(This article is translated from Dutch, the original is here)
“During a flood or an earthquake, you could monitor social media to get extra information on what's happening. Where do people need help? What exactly is going on?” This way, Suzan Verberne of the LIACS institute for computer science wants to make better use of social media. “Can we use an analysis of the posts to help society? That is the central question of our project.”
The project is called Social Media Analytics, and it's got universities from all over the world working together: Leiden, but also universities from Brazil, Australia, Indonesia and Norway. “We had received a European grant that allowed the participating scientists to go on work visits to each other's universities, but I guess that's not happening”, Verberne sighs from behind her webcam.
The analysis starts by making a dataset. For instance: every single tweet posted to Twitter in the past week. “Next, you have to filter out the ones that are relevant for you. Most of those do not have the hashtags relating to you question, and there could be several hashtags applicable. Right now, #coronavirus, #covid19, #corona, #covid-19 would still just be the start. You can also look for relevant words in the post, like anything that mentions the health authorities, for example. Of course, in a way the situation is turned upside-down at the moment: almost everything on Twitter is about corona now, and hashtags like #WorkingFromHome or #Toiletpaper are related to the crisis too.
Mandatory vaccinations
The role of the Leiden scientists is to do a text and a network analysis on this set of filtered posts. The network analysis tells you who is in contact with whom, who spreads messages and who sees them. Verbernes specialty is text analysis: do messages have a positive or a negative tone, for instance. “You could also use this approach to gauge how people think about political issues like mandatory measles vaccination, for instance.
In normal times, about a six thousand tweets are sent online every second – and in times of crisis, this shoots up. Humans cannot read this fast, so let the computer do it for us. “You take a bit of your data, say five hundred messages. You seperate them by hand: this one is an eye witness account, this one is a reaction to a news article, etc. By doing this, you train a piece of software called a classifier, that is going to do the same job, but for your entire set of relevant posts.”
Verberne and her colleauges have done this before, for instance when looking at the users of health forums on the internet. “We could find experiences of being ill, or rare side-effects of medication. It's not perfect, but it works pretty good.”
Ideally, you want to say something about the quality and relevance of a post.
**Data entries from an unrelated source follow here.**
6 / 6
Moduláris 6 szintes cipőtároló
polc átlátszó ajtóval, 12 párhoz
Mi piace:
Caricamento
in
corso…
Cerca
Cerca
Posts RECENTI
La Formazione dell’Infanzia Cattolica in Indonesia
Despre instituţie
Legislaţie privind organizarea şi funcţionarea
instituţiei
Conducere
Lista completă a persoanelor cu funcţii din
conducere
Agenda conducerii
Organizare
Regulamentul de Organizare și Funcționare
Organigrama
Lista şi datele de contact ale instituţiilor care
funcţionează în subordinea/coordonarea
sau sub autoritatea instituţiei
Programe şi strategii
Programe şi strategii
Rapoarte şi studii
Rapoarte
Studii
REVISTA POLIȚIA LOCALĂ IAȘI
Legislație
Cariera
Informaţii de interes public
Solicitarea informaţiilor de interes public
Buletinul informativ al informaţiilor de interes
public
An earlier research about postings to the Dutch Viva Forum – aimed at young women – indicated that properties of a post like average word length or use of punctuation can help you find the informative messages. But it still hard: “What is a reliable source? I, myself, notice that I tend to trust a post if there is some statistics involved. But in times like these, doing back-of-the-envelope calculations can be a bad idea. You could also look at the amount of expressed trust in health authorities like the Dutch RIVM, and the quality of the information in someone's post. Is there a relationship between the two?”
She stresses that after the analysis, the job is hardly finished. The collaboration has media sociologists and news researchers in it as well. “With this type of data science, it is extremely important to have people with an overview of the field as a whole. Can we recognize posts with misinformation? This is an interesting question, because there's a large gray area between lying on purpose, or the well-meant spreading of information that turns out to be wrong on reflection.”
The thing about Twitter is that it's not the most popular social network by far. Out of every hundred people in the Netherlands, 99 are not on Twitter. It is, however, very useful for data scientists, because almost every post is public there. “Instagram? Really, we don't mine that one at all, and Facebook only in a very limited way.”
Except Twitter, the researchers also look at web forums, and the comment sections on sites like Reddit and YouTube. They hope that their analysis will be of interest to lawmakers, government officials, and journalists as well as data scientists. So if you're ever in a crisis or want your opinion on political issues to be known to any of these groups of people: now you know where to post it.